Note that words have both denotative and connotative meanings at all four levels of diction. The
level used by an author to communicate his/her message will depend a great deal on the message
to be communicated, the intended audience, and the form of communication (i.e., formal
speech/address, story with characters and dialogue, or poetry).
The connotations of words have great rhetorical value; for example, in prompting the emotional
appeal of a discourse. Robert H. Thouless has ably demonstrated the emotional value of
connotations in his analysis of the diction in two verses by John Keats:
In THE EVE OF ST. AGNES, Keats has written:
Full on this casement shone the wintry moon,
And threw warm gules on Madeline's fair breast.
These are beautiful lines. Let us notice how much of their beauty follows from the proper choice
of emotionally colored words and how completely it is lost if these words are replaced by neutral
ones. The words with strikingly emotional meanings are CASEMENT, GULES, MADELINE,
FAIR, and BREAST. CASEMENT means simply a kind of window with emotional and
romantic associations. GULES is the heraldic name for red, with the suggestion of romance
which accompanies all heraldry. MADELINE is simply a girl's name, but one calling out
favorable emotions absent from a relatively plain and straightforward name. FAIR simply means,
in objective fact, that her skin was white or uncolored; a necessary condition for the colors of the
window to show; but also fair implies warm emotional preference for an uncolored skin rather
than one which is yellow, purple, black, or any of the other colors which skin might be.
BREAST has also similar emotional meaning, and the aim of scientific description might have
been equally well attained if it had been replaced by such a neutral word as CHEST.
Let us now try the experiment of keeping those two lines in a metrical form, but replacing all the
emotionally colored words by neutral ones, while making as few other changes as possible. We
may write:
Full on this window shone the wintry moon,
Making red marks on Jane's uncolored chest.
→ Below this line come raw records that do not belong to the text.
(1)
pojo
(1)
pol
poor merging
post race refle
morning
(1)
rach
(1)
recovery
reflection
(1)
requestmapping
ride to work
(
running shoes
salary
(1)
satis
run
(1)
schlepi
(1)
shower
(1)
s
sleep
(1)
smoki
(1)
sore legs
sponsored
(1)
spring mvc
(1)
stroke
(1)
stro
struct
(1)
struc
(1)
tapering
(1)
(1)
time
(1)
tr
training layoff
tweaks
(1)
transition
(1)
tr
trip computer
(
No one will doubt that all of its poetic value has been knocked out of the passage by these
changes. Yet the lines still mean the same in external fact; they still have the same objective
meaning. It is only the emotional meaning which has been destroyed.
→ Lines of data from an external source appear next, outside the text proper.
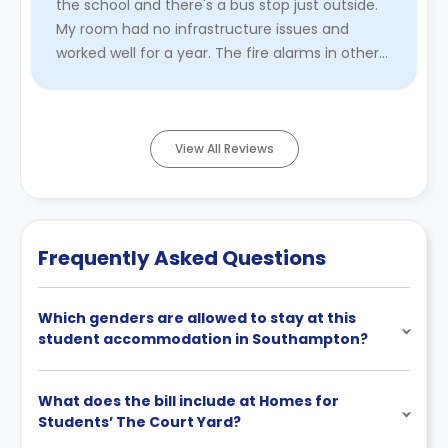
the school and there's a bus stop just outside.
My room had no infrastructure issues and
worked well for a year. The fire alarms in other
rooms are always ve ...
Read More
View All Reviews
Frequently Asked Questions
Which genders are allowed to stay at this
student accommodation in Southampton?
What does the bill include at Homes for
Students’ The Court Yard?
Consider this example, in which H. L. Mencken in prose is seeking to influence our attitude
toward a certain kind of teacher:
Such idiots, despite the rise of "scientific" pedagogy, have not died out in the world. I
believe that our schools are full of them, both in pantaloons and in skirts. There are
fanatics who love and venerate spelling as a tom-cat loves and venerates catnip. There are
grammatomaniacs; schoolmarms who would rather parse than eat; specialists in an
objective case that doesn't exist in English; strange beings, otherwise sane and even
intelligent and comely, who suffer under a split infinitive as you or I would suffer under
gastro-enteritis. There are geography cranks, able to bound Mesopotamia and
Baluchistan. There are zealots for long division, experts in the multiplication tables,
lunatic worshippers of the binomial theorem. But the system has them in its grip. It
combats their natural enthusiasm diligently and mercilessly. It tries to convert them into
mere technicians, clumsy machines.
We cannot examine all the techniques that Mencken uses in his satirical writings, but we can
note here the subtle way in which he influences our reactions simply by his choice of words. A
good deal of the effect of this passage is produced by Mencken's "namecalling." The "names"
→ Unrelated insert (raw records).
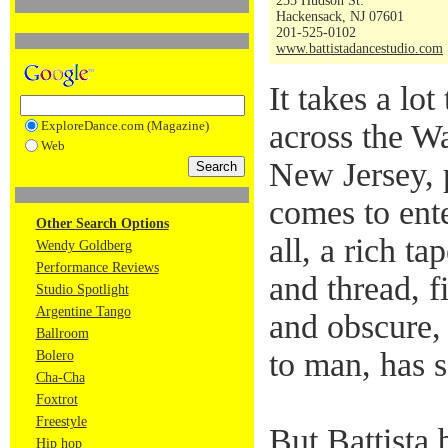
255 Hudson St.
Hackensack, NJ 07601
201-525-0102
www.battistadancestudio.com
It takes a lo
ExploreDance.com (Magazine)
across the Wa
Web
New Jersey, p
comes to ente
Other Search Options
all, a rich ta
Wendy Goldberg
Performance Reviews
and thread, f
Studio Spotlight
Argentine Tango
and obscure,
Ballroom
to man, has s
Bolero
Cha-Cha
Foxtrot
Freestyle
But Battista 
Hip hop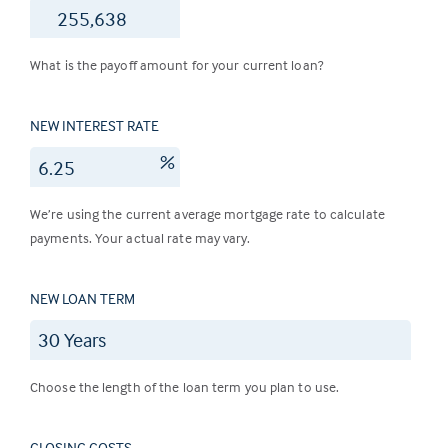
$
What is the payoff amount for your current loan?
NEW INTEREST RATE
%
We’re using the current average mortgage rate to calculate
payments. Your actual rate may vary.
NEW LOAN TERM
Choose the length of the loan term you plan to use.
CLOSING COSTS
that Mencken used here are heavily freighted with emotional overtones; IDIOTS, FANATICS,
SCHOOLMARMS (one of Mencken's favorite derogatory epithets), CRANKS, ZEALOTS,
LUNATIC WORSHIPPERS. All of these words carry the discrediting connotation of extreme,
irrational commitment to a cause; the taint of "enthusiasm" that many critics ascribed to the
evangelical sects in the eighteenth and nineteenth century England. Where Mencken fails to find
an emotional epithet to suit his purpose, he invents one; GRAMMATOMANIACS. Most readers
do not know what GASTRO-ENTERITIS means; but they do not have to know; the word just
sounds awful.
Notice how Mencken, in the second sentence of this passage, indicates that he is talking about
both men and women teachers; "in pantaloons and in skirts." PANTALOONS was an especially
clever choice. PANTS would have been the word that most of us would have chosen as the
counterpart of SKIRTS. But Mencken detected an extra connotative value of the word
PANTALOONS, suggesting to a modern audience something archaic, slightly feminine. Note
too how Mencken uses a simile in the third sentence to deprecate the object of his satire,
comparing devotees of correct spelling to the lowly, back-alley TOM-CAT. One of the deadliest
words in the English language is the word MERE.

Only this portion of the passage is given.